The General had given Hel much to think about. At some point, he would need to tell Halliwell that Delilah wasn’t the first woman to go missing in the last year, but he needed more data. He sent a request for full details on each woman that was missing and then leaned back in his seat.

His quarters aboard his flagship were as comfortable as those planet side and felt considerably safer. Security was even now installing transport inhibitors, not to mention organizing repairs to his quarters. He didn’t mind the forced shift in location. It would be a lot harder for his enemies to track him. Oh, they could track his ship, but he had his own ways of dealing with that. In the meantime, he needed to decide what to share with the General and how much.

The General had been unexpectedly cooperative, though it was still a struggle. He hadn’t wanted to tell Hel that Delilah was missing. And he’d been shaken that Hel knew about Chameleon.

Early on, one of the diplomats had given Hel a dictionary. Before contacting the General, he’d looked the word up. What had interested him the most about the definition was the lizards “synonymous ability to change color.”

The first time he’d seen her pacing the perimeter of the room, he’d tagged her as lethal. Then she’d shifted to seductive and then, what? In their brief interaction prior to the explosion, she’d been aroused, then surprised into ordinary when he called her Morticia. For that moment, she hadn’t been anything but herself. And then?

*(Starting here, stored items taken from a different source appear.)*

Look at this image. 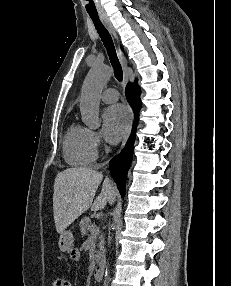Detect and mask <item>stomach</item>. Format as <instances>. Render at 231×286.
Wrapping results in <instances>:
<instances>
[{
    "label": "stomach",
    "instance_id": "stomach-1",
    "mask_svg": "<svg viewBox=\"0 0 231 286\" xmlns=\"http://www.w3.org/2000/svg\"><path fill=\"white\" fill-rule=\"evenodd\" d=\"M74 241V236L71 231H63L59 237V249L63 252L68 251Z\"/></svg>",
    "mask_w": 231,
    "mask_h": 286
}]
</instances>
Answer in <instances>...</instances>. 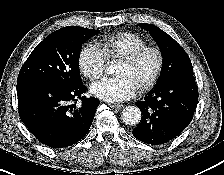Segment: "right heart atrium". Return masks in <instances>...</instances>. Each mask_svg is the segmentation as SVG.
Instances as JSON below:
<instances>
[{
	"label": "right heart atrium",
	"mask_w": 224,
	"mask_h": 175,
	"mask_svg": "<svg viewBox=\"0 0 224 175\" xmlns=\"http://www.w3.org/2000/svg\"><path fill=\"white\" fill-rule=\"evenodd\" d=\"M108 57L101 47L93 43L86 44L79 54V67L90 80L98 79L104 72Z\"/></svg>",
	"instance_id": "1"
}]
</instances>
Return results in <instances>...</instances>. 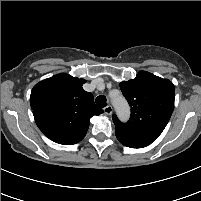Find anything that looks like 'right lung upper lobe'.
<instances>
[{"mask_svg": "<svg viewBox=\"0 0 201 201\" xmlns=\"http://www.w3.org/2000/svg\"><path fill=\"white\" fill-rule=\"evenodd\" d=\"M85 82L61 73L32 89L30 103L36 124L52 141L78 143L86 135L90 118L104 112L95 105L93 95L83 90Z\"/></svg>", "mask_w": 201, "mask_h": 201, "instance_id": "cb5924a9", "label": "right lung upper lobe"}]
</instances>
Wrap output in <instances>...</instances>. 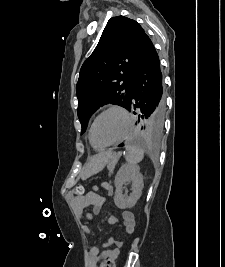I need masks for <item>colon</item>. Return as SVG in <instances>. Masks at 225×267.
Masks as SVG:
<instances>
[{"label": "colon", "instance_id": "1", "mask_svg": "<svg viewBox=\"0 0 225 267\" xmlns=\"http://www.w3.org/2000/svg\"><path fill=\"white\" fill-rule=\"evenodd\" d=\"M73 194L76 197H82L84 194V187L82 185H77L73 189ZM106 267H115V262L113 260H108L106 262Z\"/></svg>", "mask_w": 225, "mask_h": 267}]
</instances>
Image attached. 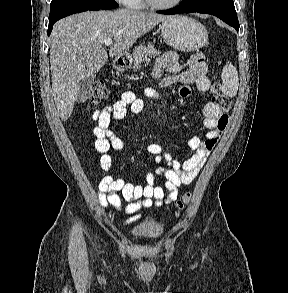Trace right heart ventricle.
<instances>
[{"mask_svg":"<svg viewBox=\"0 0 288 293\" xmlns=\"http://www.w3.org/2000/svg\"><path fill=\"white\" fill-rule=\"evenodd\" d=\"M128 6L133 9H142L144 8L145 4H144V0H131L128 3Z\"/></svg>","mask_w":288,"mask_h":293,"instance_id":"right-heart-ventricle-1","label":"right heart ventricle"}]
</instances>
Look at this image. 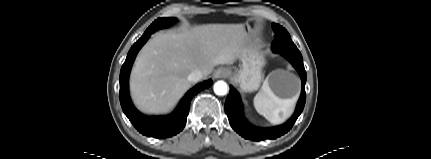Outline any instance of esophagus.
<instances>
[{
  "instance_id": "obj_1",
  "label": "esophagus",
  "mask_w": 431,
  "mask_h": 159,
  "mask_svg": "<svg viewBox=\"0 0 431 159\" xmlns=\"http://www.w3.org/2000/svg\"><path fill=\"white\" fill-rule=\"evenodd\" d=\"M229 74V70L225 67H220L217 70H215L213 77L215 79L224 78Z\"/></svg>"
}]
</instances>
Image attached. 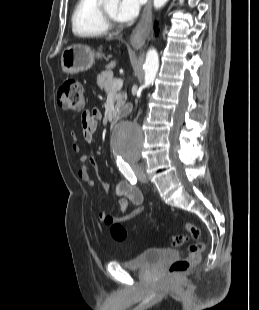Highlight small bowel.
Returning <instances> with one entry per match:
<instances>
[{
    "instance_id": "c3829d8e",
    "label": "small bowel",
    "mask_w": 259,
    "mask_h": 310,
    "mask_svg": "<svg viewBox=\"0 0 259 310\" xmlns=\"http://www.w3.org/2000/svg\"><path fill=\"white\" fill-rule=\"evenodd\" d=\"M101 112L97 108L86 110L81 114L82 136L85 142L92 143L94 141L95 132L98 121L101 119ZM71 148L75 152H79L81 144L76 133H71ZM96 167V161L91 153H86L80 157V167L78 169L79 178L84 181L89 187L95 186V180L91 177L89 166ZM114 194L120 198L121 214L117 217H112L106 212H100L98 218L105 225L112 224L117 221H127L135 218L143 211V195L140 189L127 181H120L114 188ZM129 204L133 205L130 211H127Z\"/></svg>"
}]
</instances>
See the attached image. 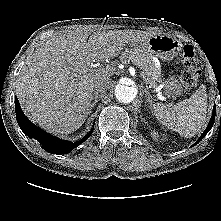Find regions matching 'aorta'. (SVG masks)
Listing matches in <instances>:
<instances>
[{"label":"aorta","mask_w":221,"mask_h":221,"mask_svg":"<svg viewBox=\"0 0 221 221\" xmlns=\"http://www.w3.org/2000/svg\"><path fill=\"white\" fill-rule=\"evenodd\" d=\"M138 94V89L135 86H128L119 83L115 88V97L121 103L132 102Z\"/></svg>","instance_id":"aorta-1"}]
</instances>
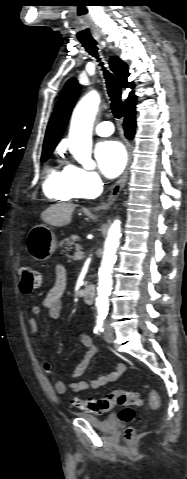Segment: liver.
<instances>
[{"label":"liver","instance_id":"6515ba94","mask_svg":"<svg viewBox=\"0 0 187 479\" xmlns=\"http://www.w3.org/2000/svg\"><path fill=\"white\" fill-rule=\"evenodd\" d=\"M75 208L71 203L52 204L41 213V219L49 225L62 227L71 222Z\"/></svg>","mask_w":187,"mask_h":479}]
</instances>
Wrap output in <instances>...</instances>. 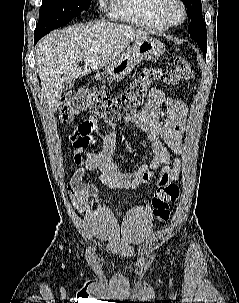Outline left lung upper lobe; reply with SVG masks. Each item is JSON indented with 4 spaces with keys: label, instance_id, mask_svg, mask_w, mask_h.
<instances>
[{
    "label": "left lung upper lobe",
    "instance_id": "left-lung-upper-lobe-1",
    "mask_svg": "<svg viewBox=\"0 0 239 303\" xmlns=\"http://www.w3.org/2000/svg\"><path fill=\"white\" fill-rule=\"evenodd\" d=\"M187 8V16L191 19L188 33L206 56L207 35L206 25L202 17V5L200 0H182Z\"/></svg>",
    "mask_w": 239,
    "mask_h": 303
}]
</instances>
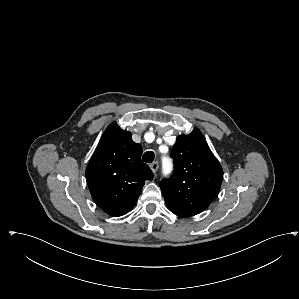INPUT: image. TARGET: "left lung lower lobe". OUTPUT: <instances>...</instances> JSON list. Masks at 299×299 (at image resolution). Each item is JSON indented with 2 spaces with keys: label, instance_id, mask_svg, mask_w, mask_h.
<instances>
[{
  "label": "left lung lower lobe",
  "instance_id": "0a47b994",
  "mask_svg": "<svg viewBox=\"0 0 299 299\" xmlns=\"http://www.w3.org/2000/svg\"><path fill=\"white\" fill-rule=\"evenodd\" d=\"M167 206H168V208L170 209L171 212H173L174 214H176L178 216H181V217H189V216H191V215H189V214H187L185 212H182V211H180L178 209L173 208L170 205H167Z\"/></svg>",
  "mask_w": 299,
  "mask_h": 299
}]
</instances>
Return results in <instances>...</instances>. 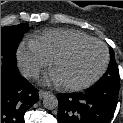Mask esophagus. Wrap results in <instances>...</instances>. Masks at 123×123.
Returning <instances> with one entry per match:
<instances>
[{"instance_id": "obj_1", "label": "esophagus", "mask_w": 123, "mask_h": 123, "mask_svg": "<svg viewBox=\"0 0 123 123\" xmlns=\"http://www.w3.org/2000/svg\"><path fill=\"white\" fill-rule=\"evenodd\" d=\"M50 92L49 91H45V90H40L39 91V97L40 99L44 98L46 95H48Z\"/></svg>"}]
</instances>
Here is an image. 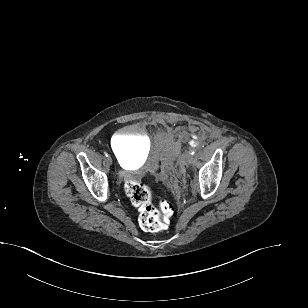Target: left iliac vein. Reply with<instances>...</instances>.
I'll list each match as a JSON object with an SVG mask.
<instances>
[{"instance_id":"4c4485c4","label":"left iliac vein","mask_w":308,"mask_h":308,"mask_svg":"<svg viewBox=\"0 0 308 308\" xmlns=\"http://www.w3.org/2000/svg\"><path fill=\"white\" fill-rule=\"evenodd\" d=\"M193 155L190 152H185L182 157V161L185 165H189L193 162Z\"/></svg>"}]
</instances>
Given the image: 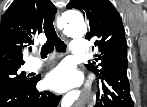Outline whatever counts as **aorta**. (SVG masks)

She’d dealt with the roof collapse and defused a bomb. Two very disparate skills, but they did have one thing in common. She’d solved two
problems.

She had business on the outpost.

The General was worried about his people, missing through the portals. If Delilah was supposed to solve that problem, then her hasty departure made sense. She’d need to tackle the problem before war broke out. If she was the Chameleon Carig’s contact had spoken of, was it possible her ship had been intercepted by someone from the Earth expedition? They could have hired someone to do the intercept. Except the General had contacted Hel. He was suspicious Hel had been involved. That suggested the General considered her cover secure—at least until Hel had informed him that her cover might not be secure.

Just because Carig didn’t know the sex or real name of the Chameleon, didn’t mean the contact didn’t know. Hel rubbed his face. The General would have to pursue that angle and he would. He was no fool, even if he was easily riled.